Fusion Energy Progress: NIF's 2022 Milestone and the Road to the Grid

On December 5, 2022, a Fusion Reaction Produced More Energy Than the Laser Delivered to the Target

At the National Ignition Facility (NIF) at Lawrence Livermore National Laboratory, scientists achieved ignition — a fusion reaction that released more energy than the laser energy deposited into the fuel target. Specifically, 2.05 megajoules of laser energy triggered a reaction that released 3.15 megajoules of fusion energy — a gain of approximately 1.5. US Secretary of Energy Jennifer Granholm called it "a landmark achievement." The achievement was real and historic: it demonstrated that fusion ignition is physically achievable in a laboratory setting. It did not mean fusion power plants are imminent — the lasers themselves consumed about 300 megajoules of electrical energy to produce those 2.05 megajoules delivered to the target, an overall system efficiency of less than 1%.

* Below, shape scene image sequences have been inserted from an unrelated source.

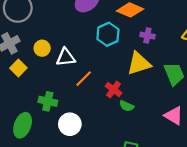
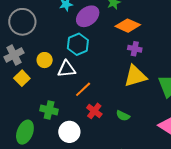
cyan hexagon: (108, 34) -> (78, 44), moved
purple cross: (147, 36) -> (135, 49), moved
red cross: (113, 90) -> (94, 111), moved

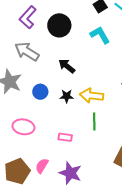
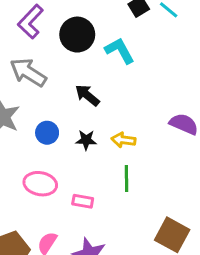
cyan L-shape: (100, 35) -> (120, 51), moved
yellow arrow: (92, 96) -> (123, 140), size x0.7
pink ellipse: (23, 127) -> (40, 184), moved

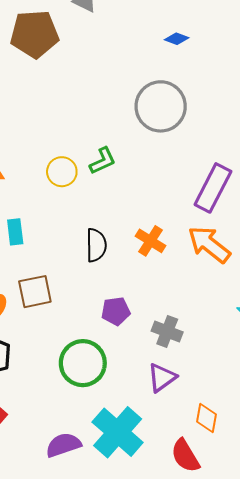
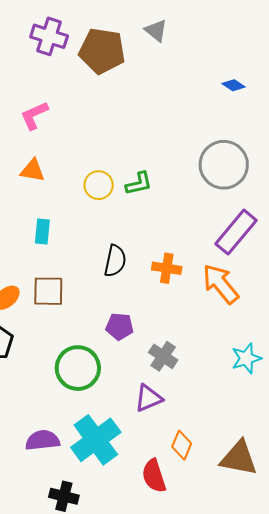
gray circle: (161, 106) -> (224, 165), moved
orange cross: (151, 241) -> (167, 268), turned -36

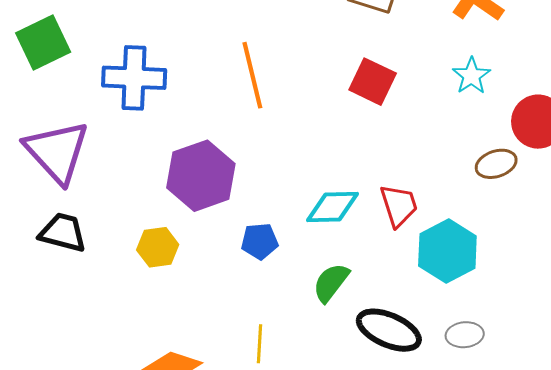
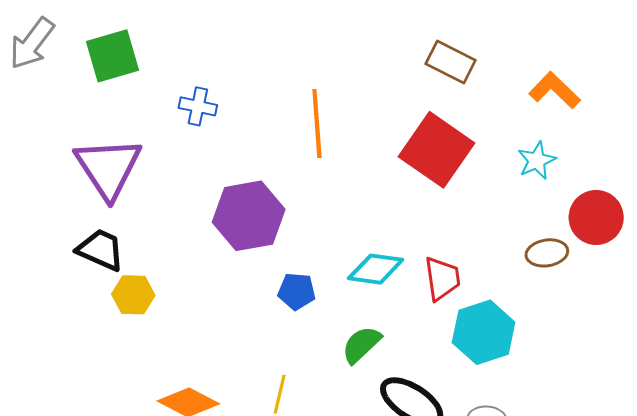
blue cross: (134, 78) -> (198, 106), size x0.6
red square: (373, 82) -> (437, 150), size x1.5
yellow hexagon: (158, 247) -> (133, 295), moved

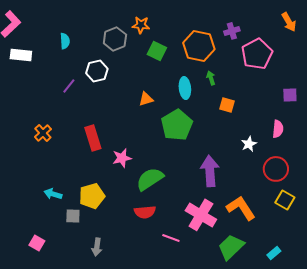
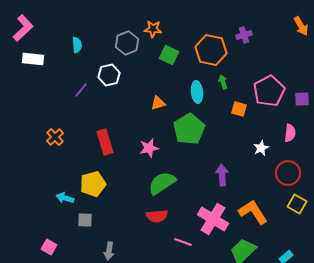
pink pentagon: (257, 54) -> (269, 91), moved
pink star: (122, 158) -> (149, 148), moved
purple arrow: (210, 171) -> (222, 175), size x0.7
yellow pentagon: (92, 196) -> (93, 184), moved

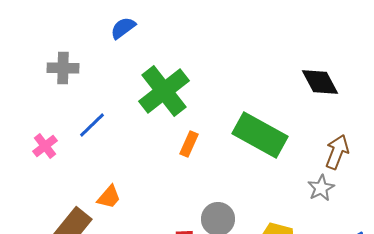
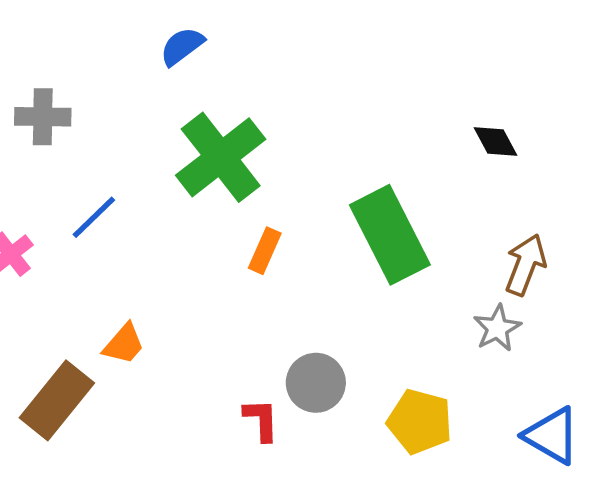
blue semicircle: (123, 28) -> (182, 46), moved
black diamond: (320, 82) -> (496, 141), size x0.7
green rectangle: (260, 135) -> (390, 235), turned 34

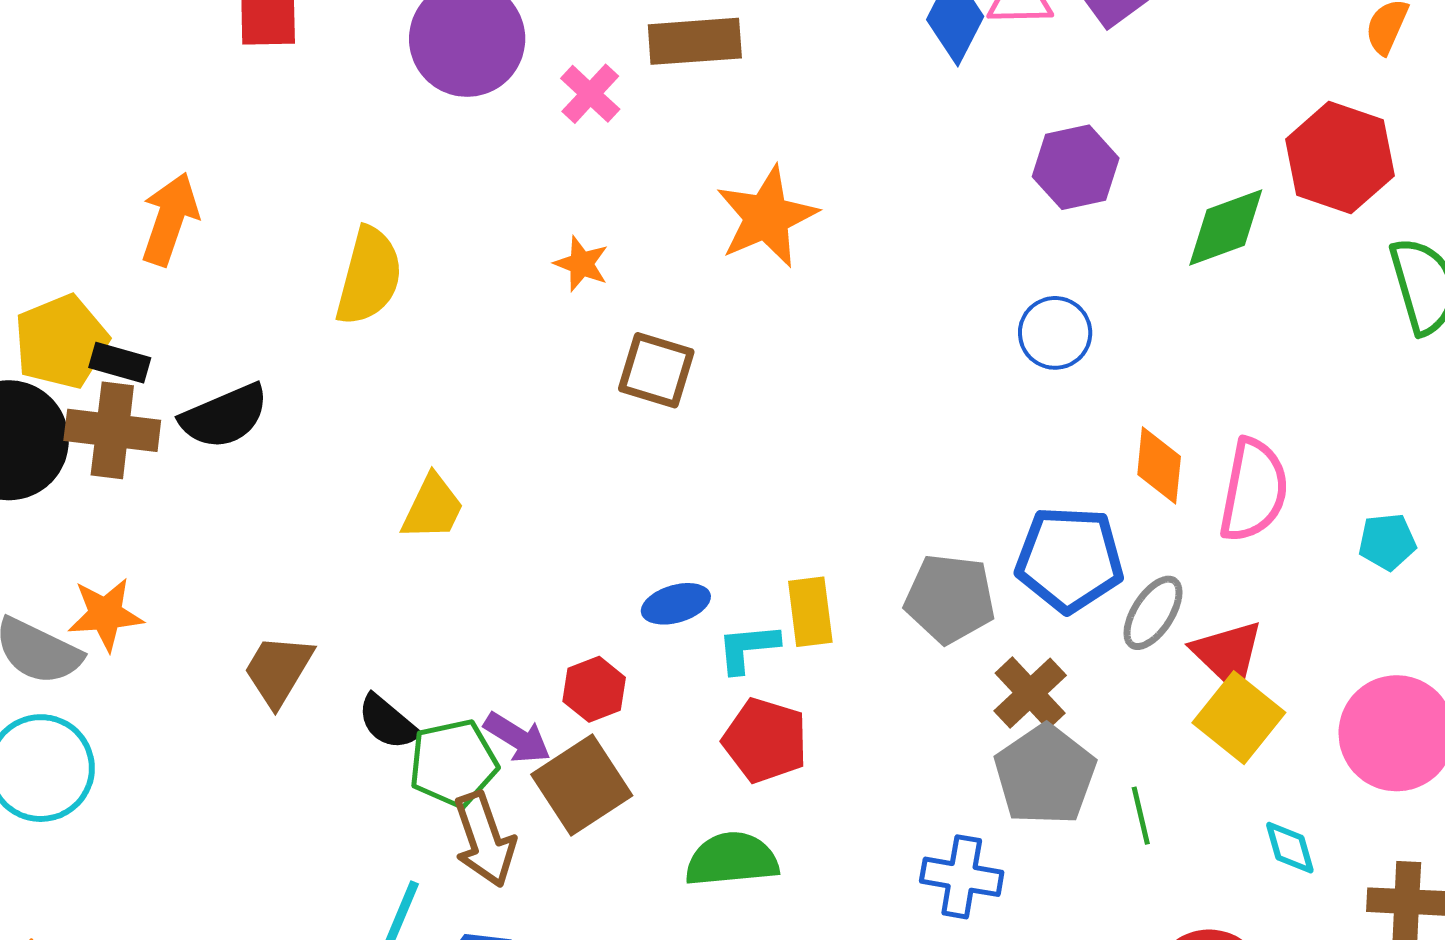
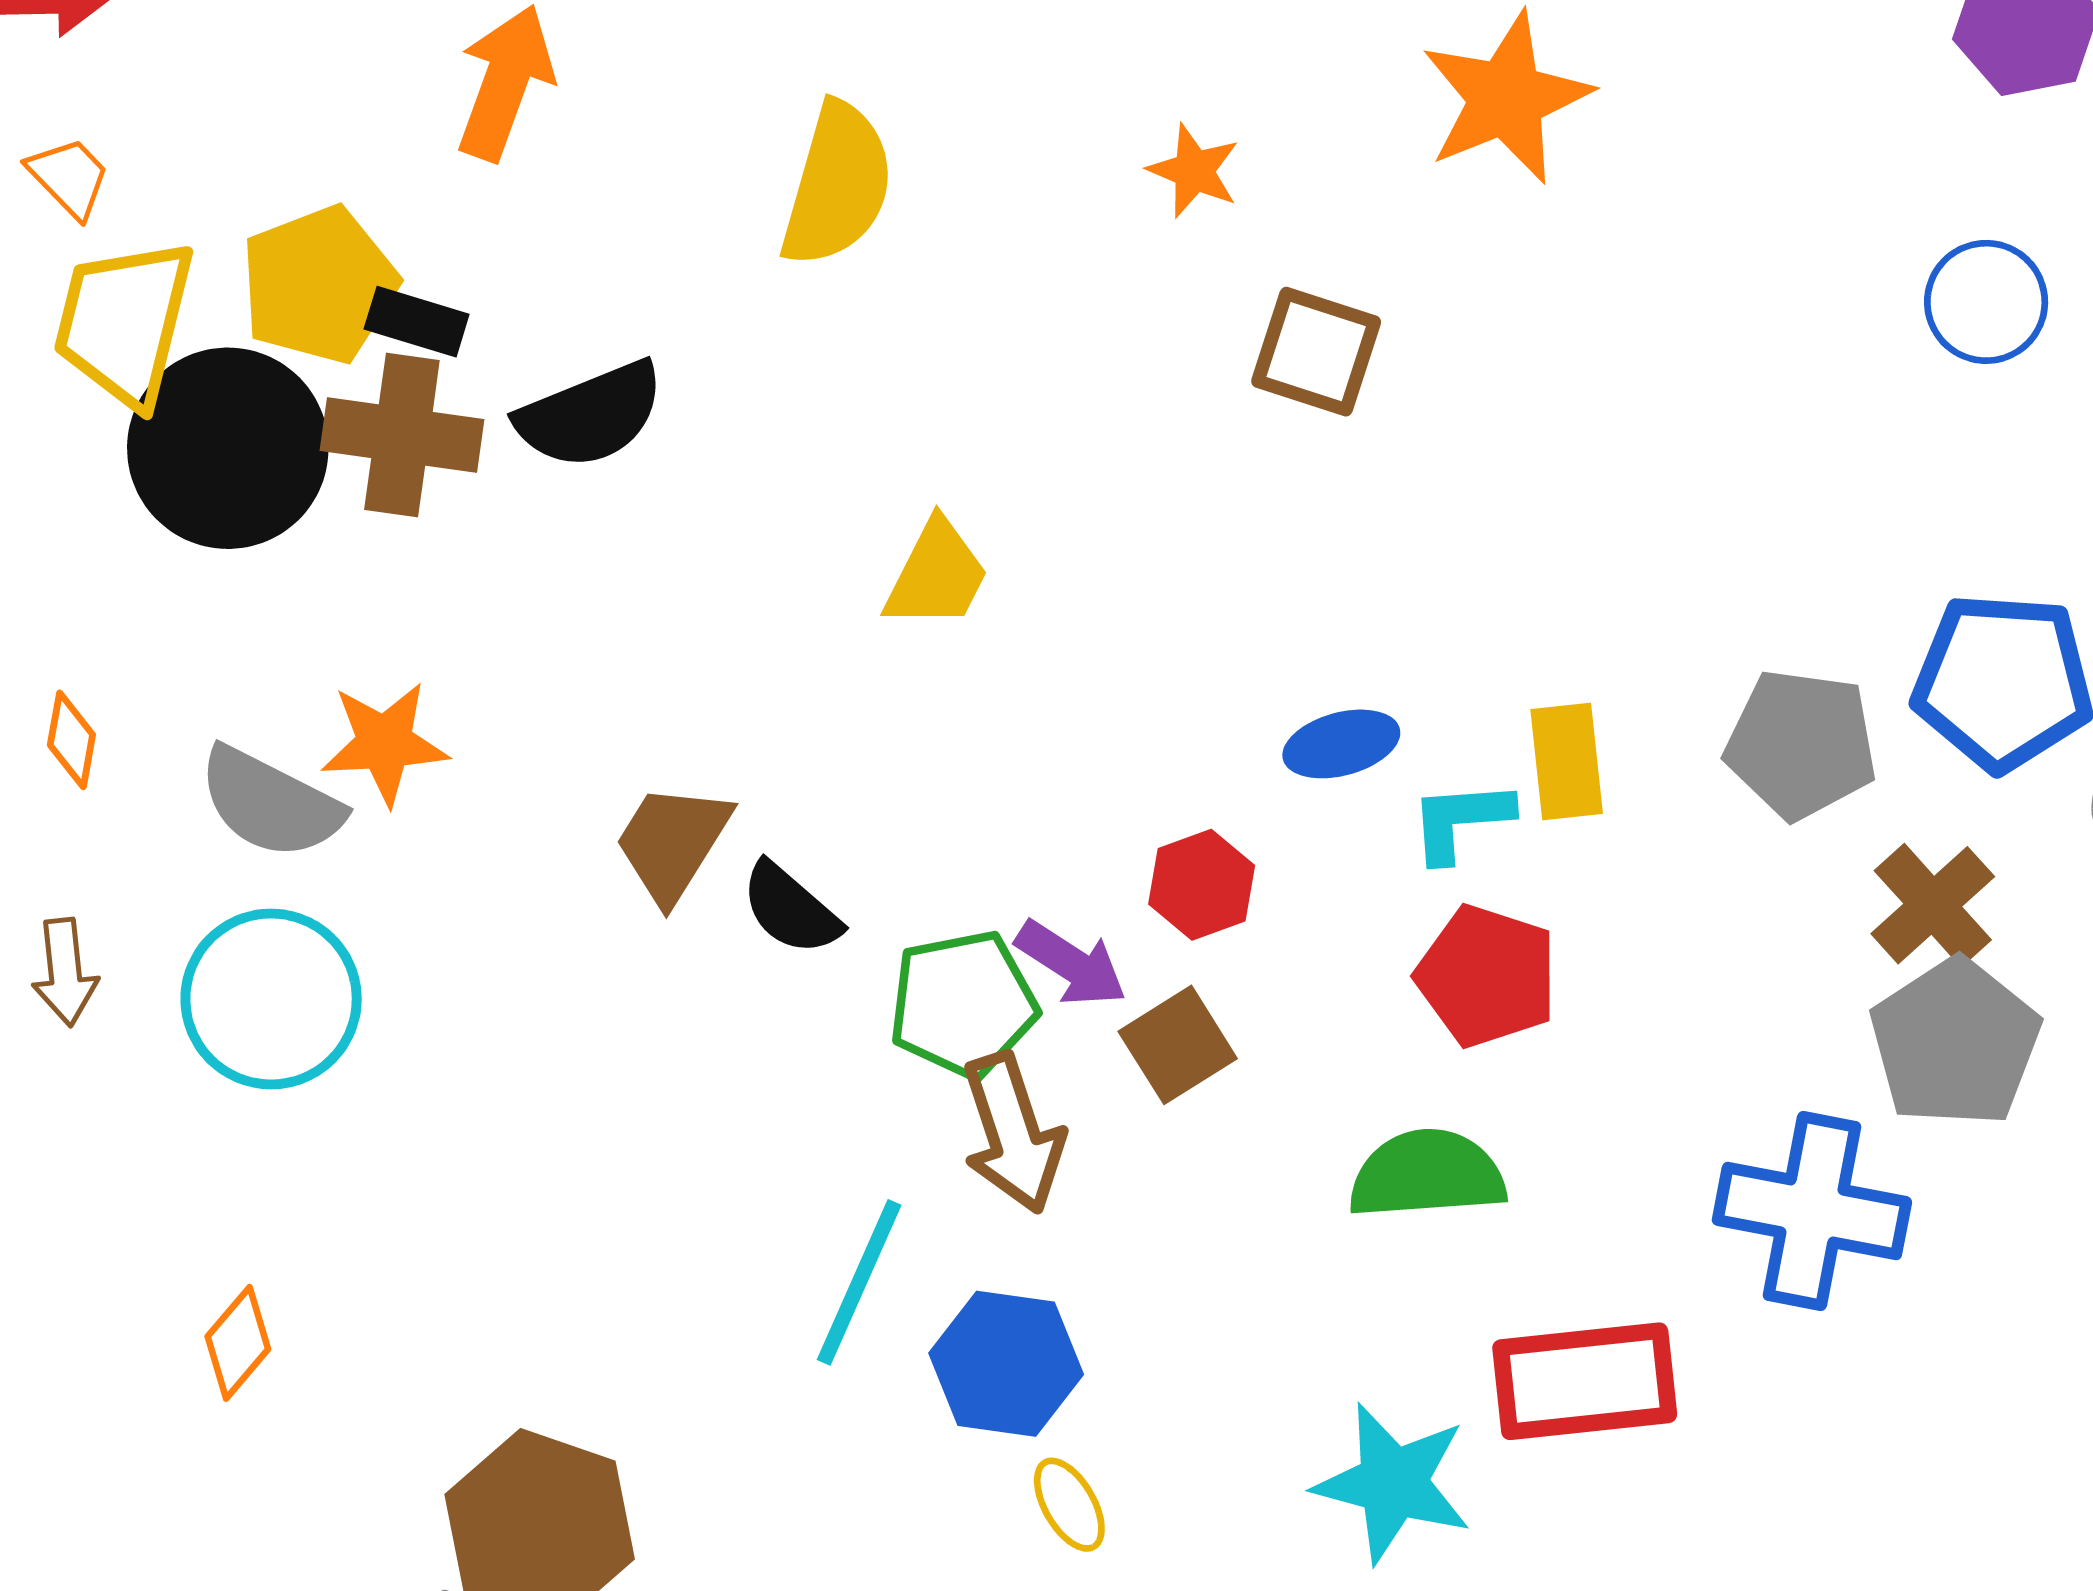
black semicircle: (388, 722) -> (791, 909), moved
brown square: (582, 785) -> (1178, 1045), size x0.7
blue cross: (962, 877) -> (1812, 1211), size x1.4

Nuclear fusion — the process that powers the sun — joins light atomic nuclei (typically deuterium and tritium, isotopes of hydrogen) to form helium, releasing enormous energy. The fuel is effectively inexhaustible: deuterium is extracted from seawater, and tritium can be bred from lithium. Fusion produces no long-lived radioactive waste and no carbon emissions. The challenge — sustained since the 1950s — is confining plasma at temperatures exceeding 100 million degrees Celsius long enough and densely enough to achieve net energy gain at a practical scale.

Two Primary Fusion Approaches

ITER: The International Fusion Experiment

ITER (Latin for "the way") is the world's largest fusion experiment, under construction in Saint-Paul-lès-Durance, France. A joint project of 35 nations including the EU, US, China, Japan, Russia, India, and South Korea, ITER represents a €20+ billion investment. Its tokamak will use superconducting magnets to confine a plasma volume of 840 cubic meters, with a goal of producing 500 megawatts of fusion power from 50 megawatts of heating input — a Q-factor (energy gain) of 10.

• ITER will not generate electricity — it is a scientific experiment designed to prove plasma physics at power-plant scale.
• First plasma was originally planned for 2025 but has been delayed to 2033–2035 due to component manufacturing challenges and schedule revisions.
• ITER's successor, DEMO, is planned as the first fusion device to generate net electricity to the grid, with operation targeted for the 2050s under current EU planning.

JET's Final Record

The Joint European Torus (JET) at Culham, UK, set a world record in February 2022 — producing 59 megajoules of fusion energy over 5 seconds, more than double its own 1997 record of 22 megajoules. JET was retired in December 2023 after 40 years of operation. Its record stands as the benchmark for magnetic confinement fusion until ITER begins deuterium-tritium operations.

Private Fusion: The Race Beyond ITER

Since 2020, private investment in fusion companies has surpassed $6 billion, driven by advances in high-temperature superconducting (HTS) magnets that enable smaller, more powerful tokamaks. Notable private players include:

• Commonwealth Fusion Systems (CFS): MIT spinout. In September 2021, CFS demonstrated a 20-tesla HTS magnet — the world's most powerful superconducting magnet of that size. Its SPARC tokamak, targeting Q>2, is planned for operation around 2025, with the ARC commercial plant targeted for the 2030s. CFS has raised over $1.8 billion.
• Helion Energy: Targeting fusion using a field-reversed configuration and recovering energy from plasma compression directly as electricity rather than through a steam cycle. Signed a power purchase agreement with Microsoft in 2023 — the first commercial fusion power contract.
• TAE Technologies: Developing advanced beam-driven field-reversed configurations, aiming ultimately for a proton-boron fuel cycle that would produce no neutrons.
• Zap Energy: Sheared-flow-stabilized Z-pinch approach — potentially the simplest fusion confinement geometry if instabilities can be controlled.

The Remaining Physics and Engineering Challenges

The 2022 NIF result proved fusion ignition is real physics. Whether it is achievable commercially by 2035 or 2050 depends on engineering problems that do not yet have proven solutions at scale — but the field has more investment, talent, and momentum than at any point in its seven-decade history.